秦京茹质问道。
“许大茂自找的!谁让他先笑话我?”
“我就轻轻踹了一脚,哪知道他这么不抗揍!”
傻柱脸色阴沉。
“打人就是不对!我已经告诉一大爷了,
明早就开全院大会。
大茂动手术要一千块,你赶紧赔钱,不然我就上派出所。
到时候再抓你进去坐几个月牢,看你一家老小怎么活!”
撂完狠话,秦京茹转身要走。
其实她还没去刘海中家,但打算这就去。
傻柱这回太过了,真当许大茂好欺负。
虽说听说傻柱被贾张氏剪了,秦京茹也曾暗笑,
可现在许大茂也废了,她哪还笑得出来。
“等等!”
傻柱叫住她,
“钱我没有,媳妇倒有一个。
要不把我媳妇赔给你?
说不定你家大茂很乐意!”
傻柱露出古怪的笑容。
秦京茹一听,晚饭没吃都直犯恶心。
贾张氏顿时火冒三丈——这么正经的事,傻柱竟敢胡扯!
“傻柱你胡吣什么?
我是物件吗?由得你赔来赔去?”
贾张氏瞪起三角眼,狠狠剜着傻柱。
“你当然不是个东西!”
傻柱顺势骂了回去。
贾张氏脸黑如炭,从筐里摸出剪子,又一次对准傻柱。
“傻柱,信不信我把你脖子也咔嚓了?”
一见那剪子,傻柱浑身一哆嗦。
没想到贾张氏还留着这凶器在家。
“我告诉你,自己闯的祸自己平!想从我这儿拿钱,没门!”
贾张氏手里还攥着几百块钱,都是傻柱收破烂挣的,
全被她吞了。
傻柱如今有苦说不出,这婚是离定了。
“秦京茹,我就一句:要钱没有,要媳妇有一个。

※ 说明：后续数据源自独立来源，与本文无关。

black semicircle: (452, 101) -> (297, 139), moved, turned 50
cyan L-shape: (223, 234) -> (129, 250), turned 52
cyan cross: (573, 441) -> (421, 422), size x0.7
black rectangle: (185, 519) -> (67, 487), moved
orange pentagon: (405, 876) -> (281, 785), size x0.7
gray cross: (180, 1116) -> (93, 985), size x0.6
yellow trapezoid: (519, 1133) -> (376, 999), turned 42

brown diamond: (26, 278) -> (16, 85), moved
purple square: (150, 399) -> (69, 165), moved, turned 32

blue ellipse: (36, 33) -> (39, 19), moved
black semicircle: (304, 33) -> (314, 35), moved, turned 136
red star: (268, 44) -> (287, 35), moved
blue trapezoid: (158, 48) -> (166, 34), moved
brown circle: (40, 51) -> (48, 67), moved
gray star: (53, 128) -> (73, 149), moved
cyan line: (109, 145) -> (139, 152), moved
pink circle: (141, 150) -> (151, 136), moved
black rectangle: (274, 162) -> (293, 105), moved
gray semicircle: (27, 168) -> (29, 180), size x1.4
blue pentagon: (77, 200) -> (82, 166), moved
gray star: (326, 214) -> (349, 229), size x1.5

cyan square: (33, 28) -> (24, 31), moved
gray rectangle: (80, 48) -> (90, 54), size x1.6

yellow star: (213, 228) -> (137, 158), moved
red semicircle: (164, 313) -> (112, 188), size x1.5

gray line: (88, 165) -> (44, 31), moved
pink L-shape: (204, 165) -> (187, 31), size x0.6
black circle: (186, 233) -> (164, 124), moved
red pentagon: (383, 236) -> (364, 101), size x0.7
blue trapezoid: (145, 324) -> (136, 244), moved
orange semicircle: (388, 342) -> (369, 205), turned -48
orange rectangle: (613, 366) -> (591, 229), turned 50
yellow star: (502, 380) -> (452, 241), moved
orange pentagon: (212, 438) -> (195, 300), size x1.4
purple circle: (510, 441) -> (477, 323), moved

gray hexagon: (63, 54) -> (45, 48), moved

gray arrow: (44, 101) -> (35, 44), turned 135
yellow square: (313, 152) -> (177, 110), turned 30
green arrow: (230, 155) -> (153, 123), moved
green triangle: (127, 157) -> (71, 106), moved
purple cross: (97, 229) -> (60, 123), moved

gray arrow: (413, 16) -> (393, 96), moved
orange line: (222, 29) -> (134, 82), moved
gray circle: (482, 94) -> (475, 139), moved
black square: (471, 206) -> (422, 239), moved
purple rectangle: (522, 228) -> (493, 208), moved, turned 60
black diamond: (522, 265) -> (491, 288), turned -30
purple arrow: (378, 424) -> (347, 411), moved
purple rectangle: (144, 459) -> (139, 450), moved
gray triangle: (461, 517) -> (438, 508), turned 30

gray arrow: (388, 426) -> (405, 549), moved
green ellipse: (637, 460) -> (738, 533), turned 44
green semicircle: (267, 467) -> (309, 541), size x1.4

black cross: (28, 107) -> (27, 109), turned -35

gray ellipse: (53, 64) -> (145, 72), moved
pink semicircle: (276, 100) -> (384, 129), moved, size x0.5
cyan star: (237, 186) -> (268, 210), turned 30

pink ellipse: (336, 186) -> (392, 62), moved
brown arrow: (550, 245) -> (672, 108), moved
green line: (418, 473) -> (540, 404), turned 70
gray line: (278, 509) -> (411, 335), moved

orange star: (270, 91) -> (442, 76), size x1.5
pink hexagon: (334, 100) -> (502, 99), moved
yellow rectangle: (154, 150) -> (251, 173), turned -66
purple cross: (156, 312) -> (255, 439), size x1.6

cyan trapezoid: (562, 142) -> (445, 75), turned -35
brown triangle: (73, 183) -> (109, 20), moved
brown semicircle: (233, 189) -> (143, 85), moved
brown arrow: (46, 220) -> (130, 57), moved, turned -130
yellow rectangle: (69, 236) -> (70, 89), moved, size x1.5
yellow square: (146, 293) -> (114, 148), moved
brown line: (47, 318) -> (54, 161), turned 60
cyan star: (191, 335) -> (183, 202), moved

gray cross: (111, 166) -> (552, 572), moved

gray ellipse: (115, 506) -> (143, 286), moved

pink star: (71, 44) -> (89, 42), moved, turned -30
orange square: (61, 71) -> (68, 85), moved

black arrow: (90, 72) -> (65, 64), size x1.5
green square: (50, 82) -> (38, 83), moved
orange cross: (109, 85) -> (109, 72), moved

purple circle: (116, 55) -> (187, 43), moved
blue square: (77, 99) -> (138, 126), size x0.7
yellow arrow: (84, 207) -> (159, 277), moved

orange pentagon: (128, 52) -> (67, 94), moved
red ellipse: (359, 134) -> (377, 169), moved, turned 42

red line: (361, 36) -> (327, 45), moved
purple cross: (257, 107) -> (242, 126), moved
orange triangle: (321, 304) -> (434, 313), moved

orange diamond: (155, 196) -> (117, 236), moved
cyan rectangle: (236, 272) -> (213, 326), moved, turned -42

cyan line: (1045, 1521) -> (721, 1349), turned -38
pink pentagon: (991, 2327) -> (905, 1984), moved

”
傻柱说完,倒头又躺下。
秦京茹也不急,大不了就去派出所告他故意伤害。
她抬脚出了傻柱家,往刘海中家去。
刘海中还没睡,听秦京茹说完来龙去脉,
答应明天开全院大会——毕竟不是小事。
再看傻柱家,
傻柱躺在炕上,却怎么也睡不着。
“傻柱,你就死心跟我过一辈子吧。
如今你不过是个收破烂的,还是个废人,谁看得上你?”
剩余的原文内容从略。